There are strict firewalls that prevent them from talking about specific client matters outside of any shared efforts, all the participants said, and the model is designed to prevent conflicts. However, the various firms represent industry competitors in some cases. Alpine Group’s Greg Means said none of the firm’s clients have taken issue with the partnership.
For instance, Forbes Tate has Verizon Communications Inc. and T-Mobile US Inc. as clients, the No. 1 and No. 2 cellular carriers. Crossroads Strategies represents AT&T Inc., and Alpine Group has United States Cellular Corp., the third- and fourth-largest carriers, respectively. Forbes Tate has Oracle Corp. as a client, while Crossroads Strategies represents Salesforce.com Inc.
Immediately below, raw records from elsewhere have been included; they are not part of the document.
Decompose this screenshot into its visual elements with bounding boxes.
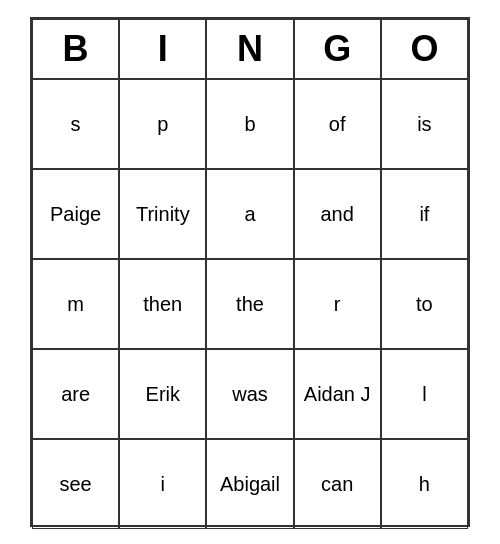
cell-1-4[interactable]: if <box>381 169 468 259</box>
cell-3-2[interactable]: was <box>206 349 293 439</box>
cell-1-0[interactable]: Paige <box>32 169 119 259</box>
cell-2-3[interactable]: r <box>294 259 381 349</box>
bingo-card: B I N G O s p b of is Paige Trinity a an… <box>30 17 470 527</box>
cell-0-3[interactable]: of <box>294 79 381 169</box>
cell-4-2[interactable]: Abigail <box>206 439 293 529</box>
cell-0-4[interactable]: is <box>381 79 468 169</box>
header-o: O <box>381 19 468 79</box>
header-n: N <box>206 19 293 79</box>
cell-1-3[interactable]: and <box>294 169 381 259</box>
cell-2-4[interactable]: to <box>381 259 468 349</box>
cell-1-2[interactable]: a <box>206 169 293 259</box>
cell-4-0[interactable]: see <box>32 439 119 529</box>
cell-2-2[interactable]: the <box>206 259 293 349</box>
cell-2-0[interactable]: m <box>32 259 119 349</box>
cell-3-1[interactable]: Erik <box>119 349 206 439</box>
cell-0-0[interactable]: s <box>32 79 119 169</box>
cell-1-1[interactable]: Trinity <box>119 169 206 259</box>
cell-0-1[interactable]: p <box>119 79 206 169</box>
cell-3-4[interactable]: l <box>381 349 468 439</box>
header-g: G <box>294 19 381 79</box>
cell-3-3[interactable]: Aidan J <box>294 349 381 439</box>
header-i: I <box>119 19 206 79</box>
cell-3-0[interactable]: are <box>32 349 119 439</box>
header-b: B <box>32 19 119 79</box>
cell-4-1[interactable]: i <box>119 439 206 529</box>
cell-4-3[interactable]: can <box>294 439 381 529</box>
cell-0-2[interactable]: b <box>206 79 293 169</box>
cell-2-1[interactable]: then <box>119 259 206 349</box>
cell-4-4[interactable]: h <box>381 439 468 529</box>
While the firms operate separately from each other, having the equity partnership opens up the possibility that a firm could benefit financially from losing a policy battle if a sister firm has a client on the other side.
Erik Smith of Seven Letter says those involved don’t talk about which clients they’re pitching or signing, adding that “it’s possible that we can be working on other sides of issues, but it’s not designed for that.”
Ultimately, the firm executives say that the partnership is a response to the influence industry that has evolved over the last two decades.
“Technology has changed the business a lot,” said Means, who said clients want more advocacy sophistication that can reach a wide range of people at once.